You can expand it and have a visulization

     T(n) = T(n-1) + T(n-2) <
     T(n-1) + T(n-1) 

     = 2*T(n-1)   
     = 2*2*T(n-2)
     = 2*2*2*T(n-3)
     ....
     = 2^i*T(n-i)
     ...
     ==> O(2^n)
  • I understand the first line. But why is there a less than character < at the end? How did you get T(n-1) + T(n-1)? – Quazi Irfan Oct 4 '17 at 7:40
  • @QuaziIrfan :D that is an arrow. -> [(not less than). Sorry for confusion regarding the last line]. For the first line, well... T(n-1) > T(n-2) So I can change T(n-2) and put T(n-1). I will only get a higher bound which is still valid for T(n-1) + T(n-2) – Tony Oct 4 '17 at 7:42

It is bounded on the lower end by 2^(n/2) and on the upper end by 2^n (as noted in other comments). And an interesting fact of that recursive implementation is that it has a tight asymptotic bound of Fib(n) itself. These facts can be summarized:

T(n) = Ω(2^(n/2))  (lower bound)
T(n) = O(2^n)   (upper bound)
T(n) = Θ(Fib(n)) (tight bound)

The tight bound can be reduced further using its closed form if you like.

The proof answers are good, but I always have to do a few iterations by hand to really convince myself. So I drew out a small calling tree on my whiteboard, and started counting the nodes. I split my counts out into total nodes, leaf nodes, and interior nodes. Here's what I got:

IN | OUT | TOT | LEAF | INT
 1 |   1 |   1 |   1  |   0
 2 |   1 |   1 |   1  |   0
 3 |   2 |   3 |   2  |   1
 4 |   3 |   5 |   3  |   2
 5 |   5 |   9 |   5  |   4
 6 |   8 |  15 |   8  |   7
 7 |  13 |  25 |  13  |  12
 8 |  21 |  41 |  21  |  20
 9 |  34 |  67 |  34  |  33
10 |  55 | 109 |  55  |  54

What immediately leaps out is that the number of leaf nodes is fib(n). What took a few more iterations to notice is that the number of interior nodes is fib(n) - 1. Therefore the total number of nodes is 2 * fib(n) - 1.
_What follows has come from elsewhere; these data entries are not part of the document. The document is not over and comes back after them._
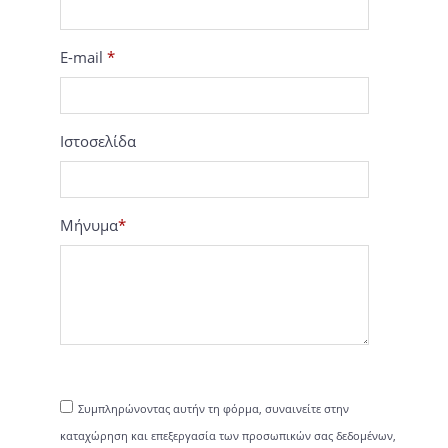
E-mail
*
Ιστοσελίδα
Μήνυμα
*
Συμπληρώνοντας αυτήν τη φόρμα, συναινείτε στην
καταχώρηση και επεξεργασία των προσωπικών σας δεδομένων,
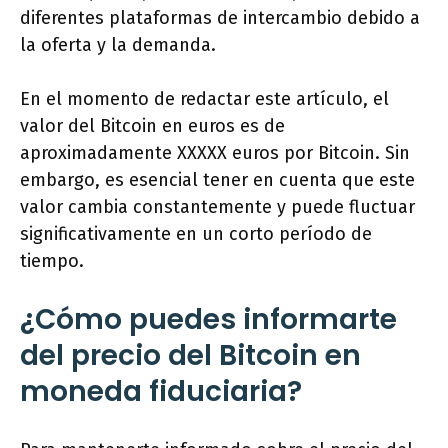
diferentes plataformas de intercambio debido a
la oferta y la demanda.
En el momento de redactar este artículo, el
valor del Bitcoin en euros es de
aproximadamente XXXXX euros por Bitcoin. Sin
embargo, es esencial tener en cuenta que este
valor cambia constantemente y puede fluctuar
significativamente en un corto período de
tiempo.
¿Cómo puedes informarte
del precio del Bitcoin en
moneda fiduciaria?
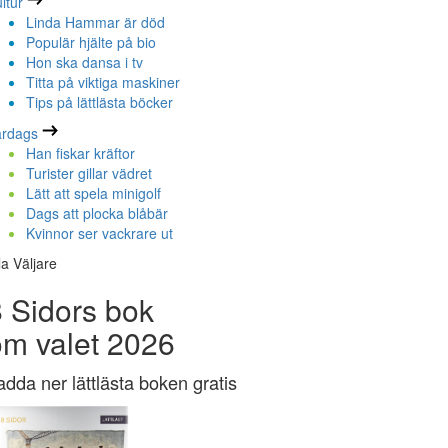
ltur
Linda Hammar är död
Populär hjälte på bio
Hon ska dansa i tv
Titta på viktiga maskiner
Tips på lättlästa böcker
ardags
Han fiskar kräftor
Turister gillar vädret
Lätt att spela minigolf
Dags att plocka blåbär
Kvinnor ser vackrare ut
la Väljare
 Sidors bok
om valet 2026
adda ner lättlästa boken gratis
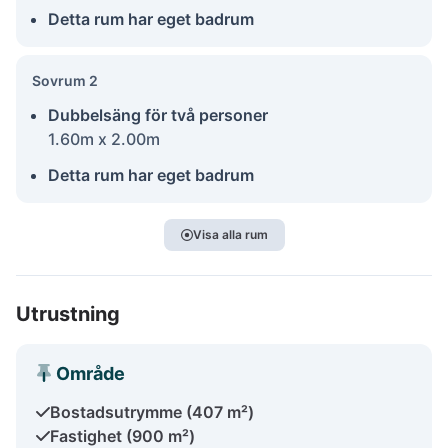
Detta rum har eget badrum
Sovrum 2
Dubbelsäng för två personer
1.60m x 2.00m
Detta rum har eget badrum
Visa alla rum
Utrustning
Område
Bostadsutrymme (407 m²)
Fastighet (900 m²)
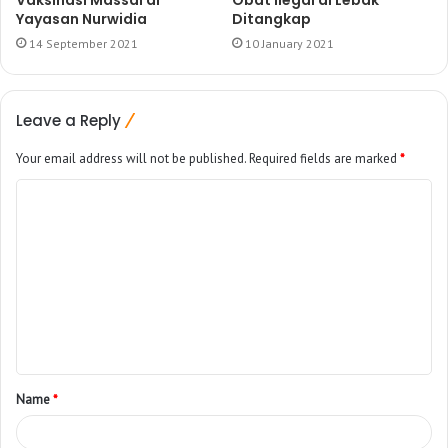
Vaksinasi Massal di
Obat Ilegal di Lebak
Yayasan Nurwidia
Ditangkap
14 September 2021
10 January 2021
Leave a Reply
Your email address will not be published.
Required fields are marked
*
Name
*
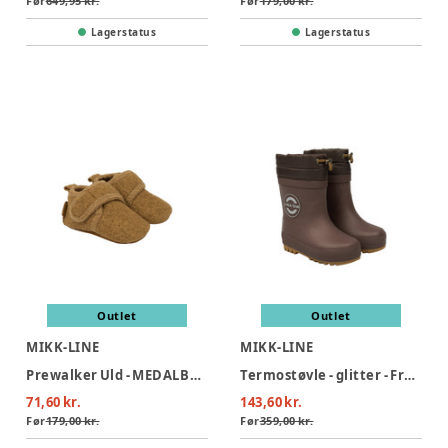
Før
649,95 kr.
Før
179,00 kr.
Lagerstatus
Lagerstatus
Outlet
Outlet
MIKK-LINE
MIKK-LINE
Prewalker Uld - MEDALBRONZ
Termostøvle - glitter - French roast
71,60 kr.
143,60 kr.
Før
179,00 kr.
Før
359,00 kr.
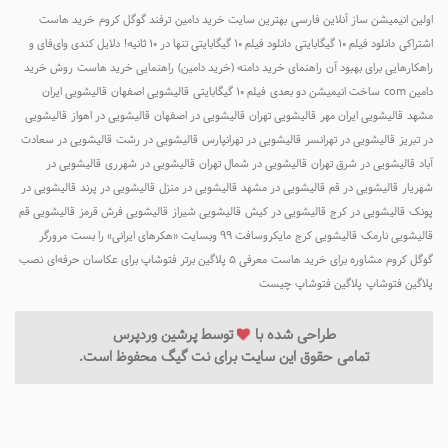
ولین انیمیشن ساز آنلاین فارسی
بهترین سایت خرید دامین
ترفند گوگل کروم
خرید هاست
شتراکی
دانلود فیلم ۱۰ گیگابایتی
دانلود فیلم ۱۰ گیگابایتی تنها در ۱۰ ثانیه!
دلایل کندی وای‌فای و
اهکارهایی برای بهبود آن
راهنمای خرید دامنه (خرید دامین)
راهنمایی خرید هاست
روش خرید
امین com
ساخت انیمیشن دو بعدی
فیلم ۱۰ گیگابایتی
قالیشویی اصفهان
قالیشویی ایران
شهد
قالیشویی ایران مهر
قالیشویی تهران
قالیشویی در اصفهان
قالیشویی در اهواز
قالیشویی
ر تبریز
قالیشویی در تهرانسر
قالیشویی در تهرانپارس
قالیشویی در رشت
قالیشویی در سعادت
باد
قالیشویی در شرق تهران
قالیشویی در شمال تهران
قالیشویی در شهرری
قالیشویی در
هریار
قالیشویی در قم
قالیشویی در مشهد
قالیشویی در منزل
قالیشویی در پرند
قالیشویی در
ونک
قالیشویی در کرج
قالیشویی در کیش
قالیشویی شیراز
قالیشویی فرش قرمز
قالیشویی قم
الیشویی نارمک
قالیشویی کرج
مایکروسافت ۹۹ وبسایت «هکرهای ایرانی» را بست
مرورگر
وگل کروم
مشاوره برای خرید هاست
معرفی 5 پلاگین برتر فتوشاپ برای عکاسان حرفه‌ای
نصب
لاگین فتوشاپ
پلاگین فتوشاپ چیست
طراحی شده با
توسط
پرشین وردپرس
تمامی حقوق این سایت برای نت گیگ محفوظ است.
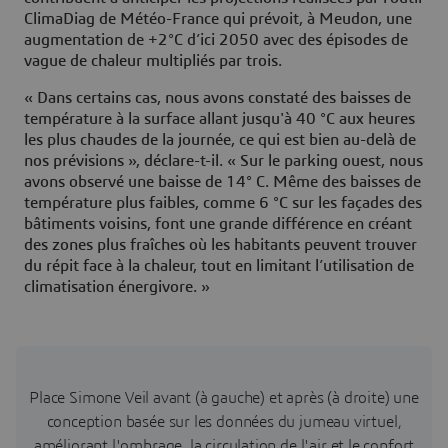
ClimaDiag de Météo-France qui prévoit, à Meudon, une
augmentation de +2°C d’ici 2050 avec des épisodes de
vague de chaleur multipliés par trois.
« Dans certains cas, nous avons constaté des baisses de
température à la surface allant jusqu'à 40 °C aux heures
les plus chaudes de la journée, ce qui est bien au-delà de
nos prévisions », déclare-t-il. « Sur le parking ouest, nous
avons observé une baisse de 14° C. Même des baisses de
température plus faibles, comme 6 °C sur les façades des
bâtiments voisins, font une grande différence en créant
des zones plus fraîches où les habitants peuvent trouver
du répit face à la chaleur, tout en limitant l’utilisation de
climatisation énergivore. »
Place Simone Veil avant (à gauche) et après (à droite) une
conception basée sur les données du jumeau virtuel,
améliorant l'ombrage, la circulation de l'air et le confort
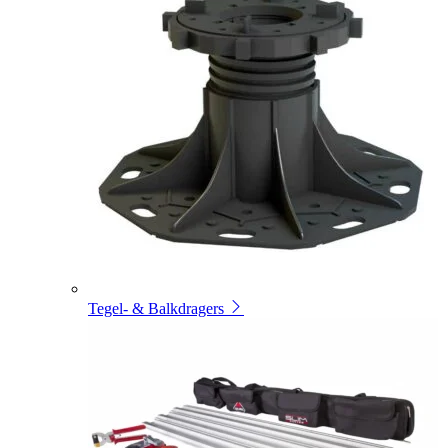
Tegel- & Balkdragers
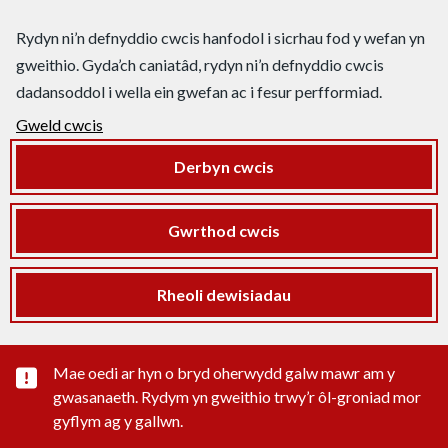
Rydyn ni’n defnyddio cwcis hanfodol i sicrhau fod y wefan yn
gweithio. Gyda’ch caniatâd, rydyn ni’n defnyddio cwcis
dadansoddol i wella ein gwefan ac i fesur perfformiad.
Gweld cwcis
Derbyn cwcis
Gwrthod cwcis
Rheoli dewisiadau
Rhybudd sylwedd pwysig
Mae oedi ar hyn o bryd oherwydd galw mawr am y
gwasanaeth. Rydym yn gweithio trwy’r ôl-groniad mor
gyflym ag y gallwn.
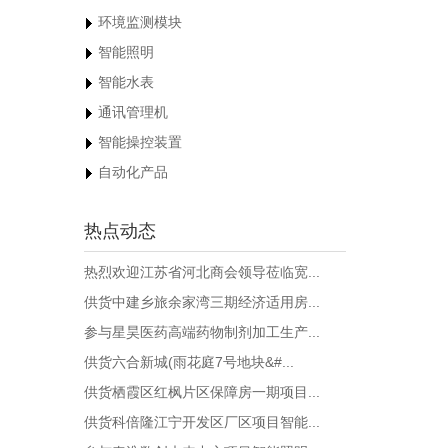
环境监测模块
智能照明
智能水表
通讯管理机
智能操控装置
自动化产品
热点动态
热烈欢迎江苏省河北商会领导莅临宽...
供货中建乡旅余家湾三期经济适用房...
参与星昊医药高端药物制剂加工生产...
供货六合新城(雨花庭7号地块&#...
供货栖霞区红枫片区保障房一期项目...
供货科倍隆江宁开发区厂区项目智能...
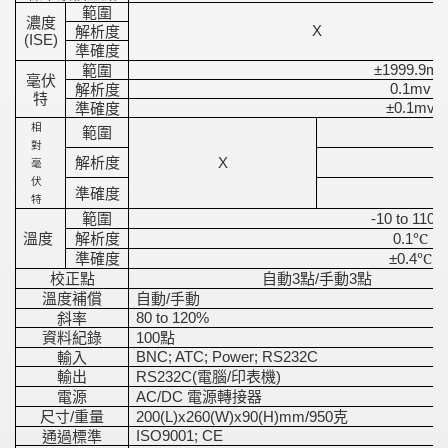
範圍
濃度
解析度
X
(ISE)
準確度
範圍
±1999.9mv
毫伏
解析度
0.1mv
特
準確度
±0.1mv
相
範圍
對
解析度
X
毫
伏
準確度
特
範圍
-10 to 110
溫度
解析度
℃
0.1
準確度
℃
±0.4
校正點
自動
點
手動
點
3
/
3
溫度補償
自動
手動
/
斜率
80 to 120%
資料紀錄
點
100
輸入
BNC; ATC; Power; RS232C
輸出
電腦
印表機
RS232C(
/
)
電源
電源轉接器
AC/DC
尺寸
重量
克
/
200(L)x260(W)x90(H)mm/950
通過標準
ISO9001; CE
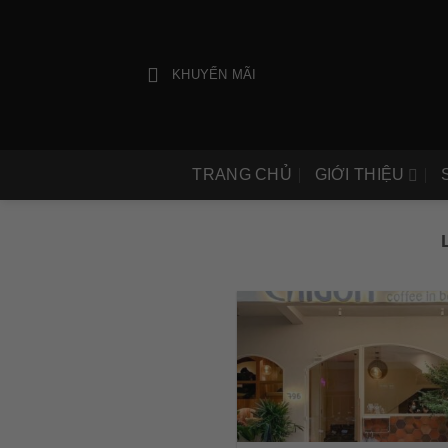
Bỏ
qua
nội
KHUYẾN MÃI
dung
TRANG CHỦ
GIỚI THIỆU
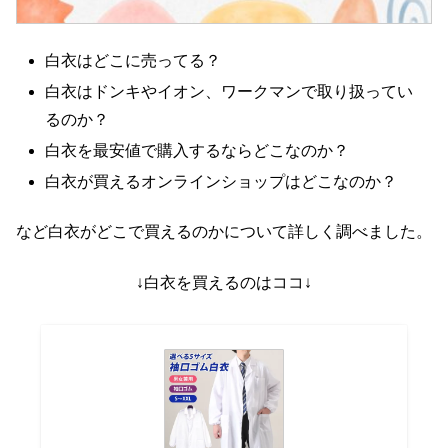
白衣はどこに売ってる？
白衣はドンキやイオン、ワークマンで取り扱ってい
るのか？
白衣を最安値で購入するならどこなのか？
白衣が買えるオンラインショップはどこなのか？
など白衣がどこで買えるのかについて詳しく調べました。
↓白衣を買えるのはココ↓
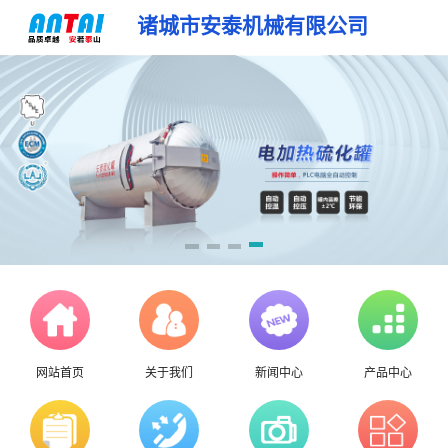
诸城市安泰机械有限公司
网站首页
关于我们
新闻中心
产品中心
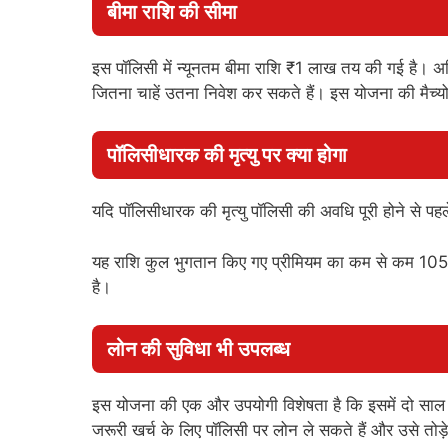
बीमा राशि की सीमा
इस पॉलिसी में न्यूनतम बीमा राशि ₹1 लाख तय की गई है। अ
जितना चाहें उतना निवेश कर सकते हैं। इस योजना की मैच्
पॉलिसीधारक की मृत्यु पर क्या होगा
यदि पॉलिसीधारक की मृत्यु पॉलिसी की अवधि पूरी होने से प
यह राशि कुल भुगतान किए गए प्रीमियम का कम से कम 105% 
है।
लोन की सुविधा भी उपलब्ध
इस योजना की एक और उपयोगी विशेषता है कि इसमें दो साल क
जरूरी खर्च के लिए पॉलिसी पर लोन ले सकते हैं और उसे तोड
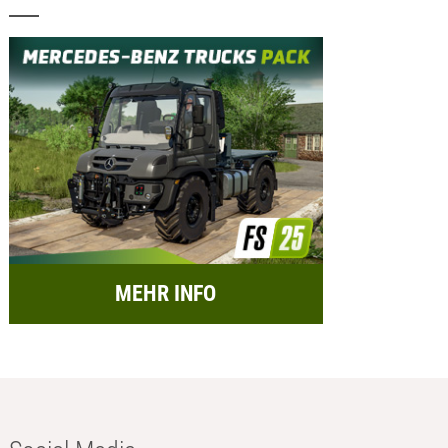
MEHR INFO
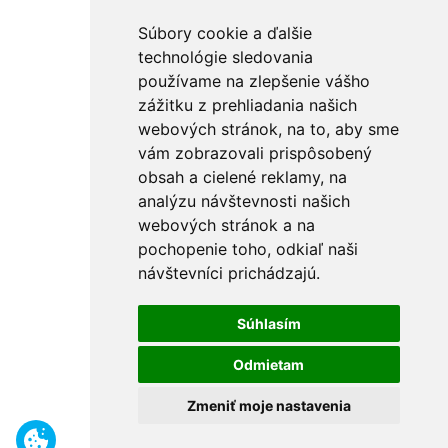
Súbory cookie a ďalšie
technológie sledovania
používame na zlepšenie vášho
zážitku z prehliadania našich
webových stránok, na to, aby sme
vám zobrazovali prispôsobený
obsah a cielené reklamy, na
analýzu návštevnosti našich
webových stránok a na
pochopenie toho, odkiaľ naši
návštevníci prichádzajú.
Súhlasím
Odmietam
Zmeniť moje nastavenia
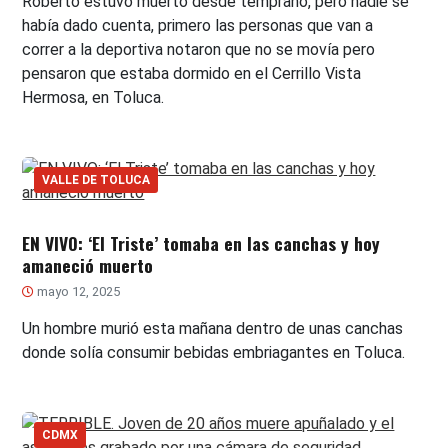
Roberto estuvo muerto desde temprano, pero nadie se
había dado cuenta, primero las personas que van a
correr a la deportiva notaron que no se movía pero
pensaron que estaba dormido en el Cerrillo Vista
Hermosa, en Toluca.
VALLE DE TOLUCA
EN VIVO: ‘El Triste’ tomaba en las canchas y hoy
amaneció muerto
mayo 12, 2025
Un hombre murió esta mañana dentro de unas canchas
donde solía consumir bebidas embriagantes en Toluca.
CDMX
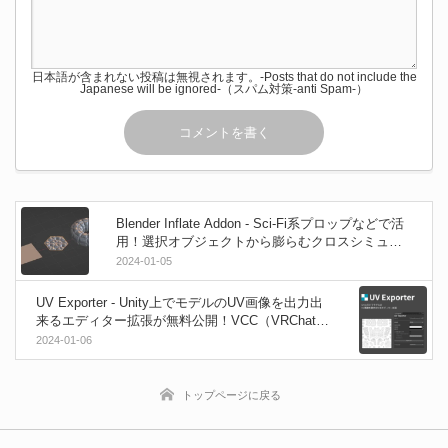
日本語が含まれない投稿は無視されます。-Posts that do not include the
Japanese will be ignored-（スパム対策-anti Spam-）
Blender Inflate Addon - Sci-Fi系プロップなどで活
用！選択オブジェクトから膨らむクロスシミュレ
ーションを適用出来るBlenderアドオン！
2024-01-05
UV Exporter - Unity上でモデルのUV画像を出力出
来るエディター拡張が無料公開！VCC（VRChat C
reator Companion）にも対応！
2024-01-06
トップページに戻る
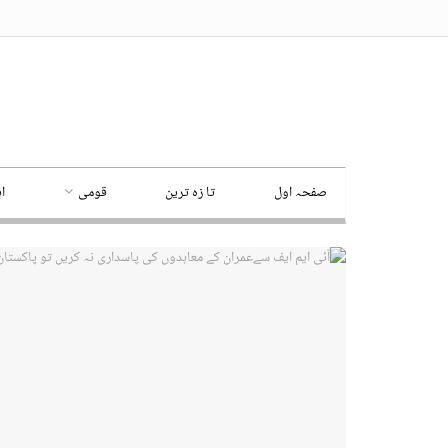
صفحہ اول
تا زہ ترین
قومی
ا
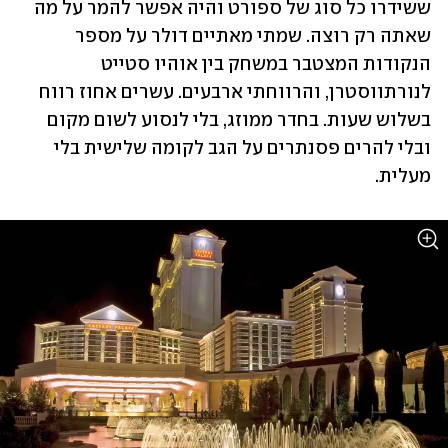
ששידרו כל סוג של ספורט והיה אפשר להמר על מה 
שאתה רק רוצה. שמתי מאתיים דולר על מספר 
הנקודות המצטבר במשחק בין אוהיו סטייט 
לנורתווסטרן, והרווחתי ארבעים. עשרים אחוז רווח 
בשלוש שעות. בחדר ממוזג, בלי לנסוע לשום מקום 
ובלי להרים פסנתרים על הגב לקומה שלישית בלי 
מעלית.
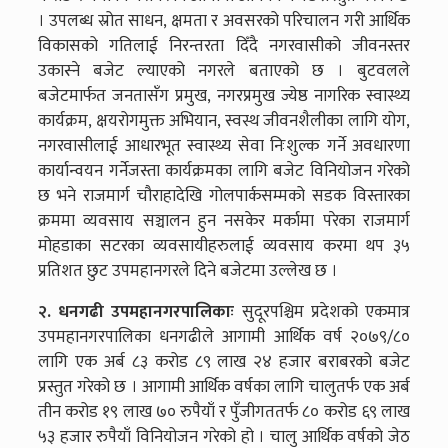
। उपलब्ध स्रोत साधन, क्षमता र अवसरको परिचालन गरी आर्थिक
विकासको गतिलाई निरन्तरता दिँदै नगरवासीको जीवनस्तर
उकास्ने बजेट ल्याएको नगरले बताएको छ । बुटवलले
बजेटमार्फत जनतासँग प्रमुख, नगरप्रमुख ज्येष्ठ नागरिक स्वास्थ्य
कार्यक्रम, क्षयरोगमुक्त अभियान, स्वस्थ जीवनशैलीका लागि योग,
नगरवासीलाई आधारभूत स्वास्थ्य सेवा निःशुल्क गर्ने अवधारणा
कार्यान्वयन गर्नेजस्ता कार्यक्रमका लागि बजेट विनियोजन गरेको
छ भने राजमार्ग चौराहादेखि गोलपार्कसम्मको सडक विस्तारका
क्रममा व्यवसाय सञ्चालन हुन नसकेर मर्कामा परेका राजमार्ग
मोहडाका सटरका व्यवसायीहरुलाई व्यवसाय करमा थप ३५
प्रतिशत छुट उपमहानगरले दिने बजेटमा उल्लेख छ ।
२. धनगढी उपमहानगरपालिकाः
सुदूरपश्चिम प्रदेशको एकमात्र
उपमहानगरपालिका धनगढीले आगामी आर्थिक वर्ष २०७९/८०
लागि एक अर्ब ८३ करोड ८९ लाख २४ हजार बराबरको बजेट
प्रस्तुत गरेको छ । आगामी आर्थिक वर्षका लागि चालुतर्फ एक अर्ब
तीन करोड १९ लाख ७० रुपैयाँ र पुँजीगततर्फ ८० करोड ६९ लाख
५३ हजार रुपैयाँ विनियोजन गरेको हो । चालु आर्थिक वर्षको जेठ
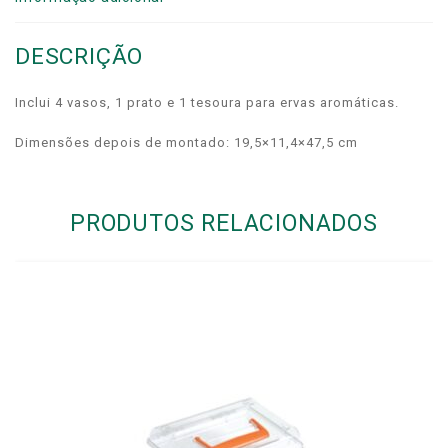
DESCRIÇÃO
Inclui 4 vasos, 1 prato e 1 tesoura para ervas aromáticas.
Dimensões depois de montado: 19,5×11,4×47,5 cm
PRODUTOS RELACIONADOS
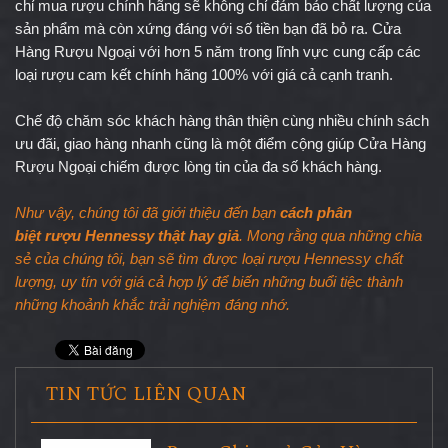
chỉ mua rượu chính hãng sẽ không chỉ đảm bảo chất lượng của 
sản phẩm mà còn xứng đáng với số tiền bạn đã bỏ ra. Cửa 
Hàng Rượu Ngoại với hơn 5 năm trong lĩnh vực cung cấp các 
loại rượu cam kết chính hãng 100% với giá cả cạnh tranh.
Chế độ chăm sóc khách hàng thân thiện cùng nhiều chính sách 
ưu đãi, giao hàng nhanh cũng là một điểm cộng giúp Cửa Hàng 
Rượu Ngoại chiếm được lòng tin của đa số khách hàng.
Như vậy, chúng tôi đã giới thiệu đến bạn 
cách phân 
biệt rượu Hennessy
 thật hay giả
. Mong rằng qua những chia 
sẻ của chúng tôi, bạn sẽ tìm được loại rượu Hennessy chất 
lượng, uy tín với giá cả hợp lý để biến những buổi tiệc thành 
những khoảnh khắc trải nghiệm đáng nhớ.
TIN TỨC LIÊN QUAN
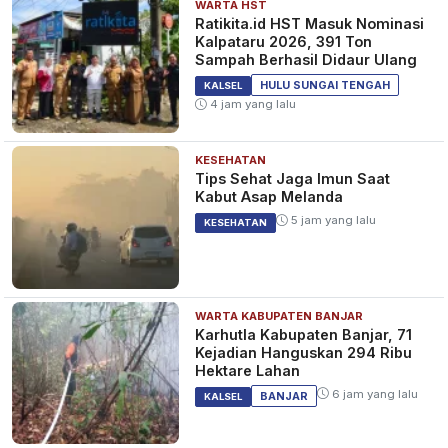
WARTA HST
Ratikita.id HST Masuk Nominasi
Kalpataru 2026, 391 Ton
Sampah Berhasil Didaur Ulang
HULU SUNGAI TENGAH
KALSEL
4 jam yang lalu
KESEHATAN
Tips Sehat Jaga Imun Saat
Kabut Asap Melanda
5 jam yang lalu
KESEHATAN
WARTA KABUPATEN BANJAR
Karhutla Kabupaten Banjar, 71
Kejadian Hanguskan 294 Ribu
Hektare Lahan
6 jam yang lalu
BANJAR
KALSEL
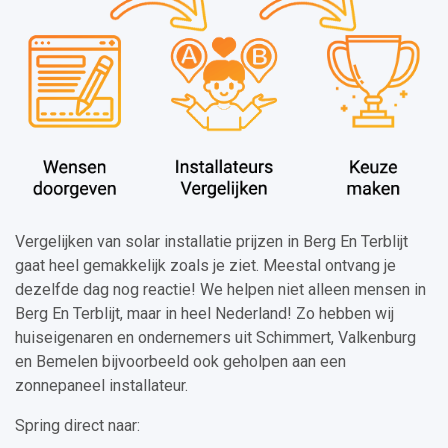
Vergelijken van solar installatie prijzen in Berg En Terblijt
gaat heel gemakkelijk zoals je ziet. Meestal ontvang je
dezelfde dag nog reactie! We helpen niet alleen mensen in
Berg En Terblijt, maar in heel Nederland! Zo hebben wij
huiseigenaren en ondernemers uit Schimmert, Valkenburg
en Bemelen bijvoorbeeld ook geholpen aan een
zonnepaneel installateur.
Spring direct naar:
Since you drop the coefficients when classifying computational complexity, the final answer is θ(fib(n)).

  • (No, I didn't draw a full 10-deep call tree on my whiteboard. Just 5-deep.) ;) – benkc Feb 28 '14 at 1:23
  • Nice, I was wondering how many extra additions recursive Fib did. It's not just adding 1 to a single accumulator Fib(n) times, but interesting that it's still exactly θ(Fib(n)). – Peter Cordes Mar 1 at 18:49
  • Note that some (most) recursive implementations spend time adding 0, though: recursion base cases are 0 and 1, because they do Fib(n-1) + Fib(n-2). So probably the 3 * Fib(n) - 2 from this link-only answer is more accurate for the total number of nodes, not 2 * Fib(n) - 1. – Peter Cordes Mar 1 at 18:52

Well, according to me to it is O(2^n) as in this function only recursion is taking the considerable time (divide and conquer). We see that, the above function will continue in a tree until the leaves are approaches when we reach to the level F(n-(n-1)) i.e. F(1). So, here when we jot down the time complexity encountered at each depth of tree, the summation series is:

1+2+4+.......(n-1)
= 1((2^n)-1)/(2-1)
=2^n -1

that is order of 2^n [ O(2^n) ].

http://www.ics.uci.edu/~eppstein/161/960109.html

time(n) = 3F(n) - 2

  • 3
    It is also nice if you could explain your answer, rather than only posting a link. – Magnilex Jan 11 '15 at 8:36
  • 1
    No explanation provided – Kunal B. Jul 31 '16 at 1:07

The naive recursion version of Fibonacci is exponential by design due to repetition in the computation:

At the root you are computing:

F(n) depends on F(n-1) and F(n-2)

F(n-1) depends on F(n-2) again and F(n-3)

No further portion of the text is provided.